Oh, not just for the fact that they put out a rather dreary, needlessly gory "horror" movie, not for the fact that director Bill Condon overused every cliché device in the book for modern schlock shockers, not for the horrible misuse of Phillip Glass' music, slathered through nearly every scene and cranked up to uncomfortable volume in the movie's soundtrack, not just for the fact that not enough was done to truly develop Tony Todd's character in this movie and wasted his potential as an actor (and Todd is the only really good thing in this silly film).
No, if all that were the whole of this movie's calendar of sins, it would be nothing but another rather forgettable and excessively bloody two-hour waste of time that goes nowhere. No, rather, it is this film's cartoon depiction of New Orleans, its people, its culture, even its geography for which atonement has yet to be tendered.

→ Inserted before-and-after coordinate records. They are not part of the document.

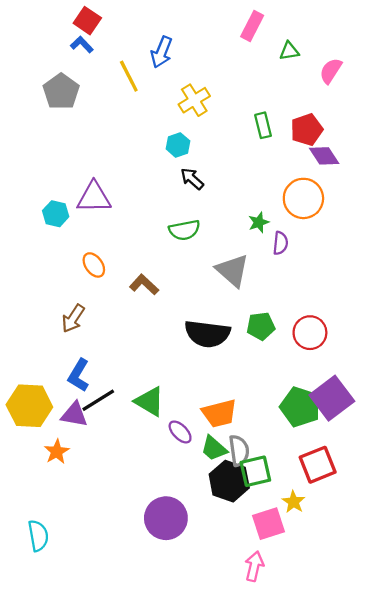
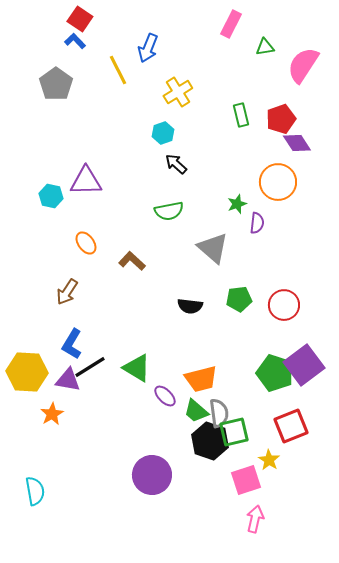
pink semicircle: (331, 71) -> (303, 65), size x1.5
black semicircle: (207, 334) -> (190, 306), size x0.6
pink arrow: (254, 566) -> (255, 519), moved

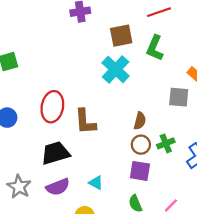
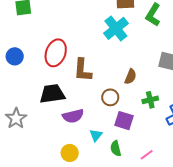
brown circle: (141, 145) -> (110, 97), moved
cyan triangle: (96, 183) -> (96, 135), moved, turned 32
purple semicircle: (58, 187) -> (73, 116), moved

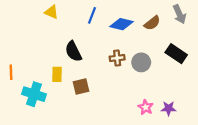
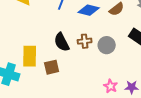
black semicircle: (73, 51) -> (62, 42), moved
yellow rectangle: (57, 74) -> (30, 56), size x1.5

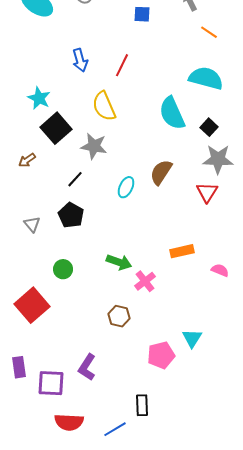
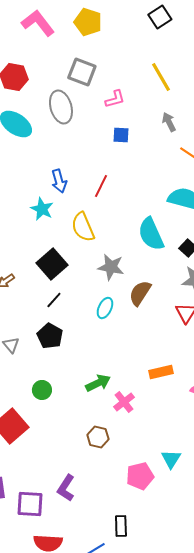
cyan star: (39, 98) -> (42, 209), moved
black square: (56, 128) -> (52, 264), moved
gray star: (94, 146) -> (111, 267), moved
green arrow: (119, 262) -> (98, 383), turned -45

It's not as if other movies set in New Orleans haven't been guilty of their own clichés about our beloved city. The Big Easy (1986) springs immediately to mind, especially with the cornpone accents spouted by the actors in that one. Most movies depicting Orleanians seem to have us all either speaking French or just like Foghorn Leghorn. And of course, we all eat gumbo every day and drink like fish.

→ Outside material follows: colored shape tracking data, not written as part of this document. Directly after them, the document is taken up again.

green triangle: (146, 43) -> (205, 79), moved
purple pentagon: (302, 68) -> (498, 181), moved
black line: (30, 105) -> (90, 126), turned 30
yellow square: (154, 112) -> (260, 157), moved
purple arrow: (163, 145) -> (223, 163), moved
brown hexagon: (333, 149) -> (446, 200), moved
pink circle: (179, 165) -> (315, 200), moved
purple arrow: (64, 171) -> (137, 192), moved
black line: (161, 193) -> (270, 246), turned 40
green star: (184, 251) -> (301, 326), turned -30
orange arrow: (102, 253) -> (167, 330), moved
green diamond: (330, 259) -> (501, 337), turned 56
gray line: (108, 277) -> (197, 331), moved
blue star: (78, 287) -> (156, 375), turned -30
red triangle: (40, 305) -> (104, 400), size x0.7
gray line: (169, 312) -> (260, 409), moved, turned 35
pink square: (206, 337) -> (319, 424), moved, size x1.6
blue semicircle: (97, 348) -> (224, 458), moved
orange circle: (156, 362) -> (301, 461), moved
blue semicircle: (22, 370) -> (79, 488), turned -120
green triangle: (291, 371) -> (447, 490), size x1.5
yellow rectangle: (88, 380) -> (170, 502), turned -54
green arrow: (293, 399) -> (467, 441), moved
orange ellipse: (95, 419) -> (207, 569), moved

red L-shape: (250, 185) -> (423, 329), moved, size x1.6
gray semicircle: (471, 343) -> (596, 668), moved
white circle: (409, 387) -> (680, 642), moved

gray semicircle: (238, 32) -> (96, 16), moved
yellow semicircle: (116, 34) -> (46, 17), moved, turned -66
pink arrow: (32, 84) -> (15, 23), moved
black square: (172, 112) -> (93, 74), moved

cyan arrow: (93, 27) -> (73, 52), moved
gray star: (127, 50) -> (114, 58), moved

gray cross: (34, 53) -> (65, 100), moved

Well, somehow, this movie managed to skip that one —after a fashion; instead having every character with a French name. Because, you know, New Orleans was founded by the French back in 1718, so of course every white person in the city is French-descendent. No Italians, Irish, Germans or Scandanavians. Nope, not in this New Orleans. No Mexicans or other Hispanics live in this movie's New Orleans either.
It's Mardi Gras at the time of the film. OK, that's also pretty much by the book, I suppose. Mardi Gras is one of the signature aspects of New Orleans culture and it makes some sense for a movie to exploit that, especially if the producers can stage a Carnival with a small army of extras in costume and enhanced by props and 'Quarter-scale authentic style floats designed by Henri Schindler, long time local carnival art director and consultant. As a producer, you'd be a fool not to take advantage of that.
For a New Orleans that's in the thick of the carnival season (which bizarrely seems to be falling sometime in mid-April, to judge from the weather), it seems unusually sparse on the streets, to go by what we see in this movie. In fact, except for the odd person or small group of revelers in costume passing through, except in the 'Quarter, the New Orleans of this movie seems almost deserted. Especially St. Charles Ave. running past a Gallier Hall which doesn't have the mayor's reviewing stand on the front steps but does, despite it's apparently having been converted into police headquarters, have a half-naked drunk stretched out in front who the police and everybody else just steps over.
And no, you're not going to see a naked couple on a balcony or up against a building having sex out in the open. Even New Orleans cops at carnival time won't turn a blind eye to that one. Nor would people be parading in a torrential downpour as seen in the last fifteen minutes of the film. Orleanians may party hardy, but we've also got the good sense to come in out of the rain.
Another movie cliché in New Orleans is that the bayou country is maybe only a ten minute drive from downtown and the Vieux Carre. Candyman II takes that one better and has a bayou running behind a house on Esplanade Ave. While geography may be a matter of opinion in New Orleans, there definitely is no bayou cutting through the middle of the Seventh Ward and never has been in the entire time I've ever lived there since birth.
You have to wonder if any of the people connected with the production even bothered to read a book about New Orleans, much less ever actually visited the city, before shooting one frame of film on this misbegotten project. But we're supposed to be the City That Care Forgot. This movie's producers and writers apparently couldn't be bothered to try.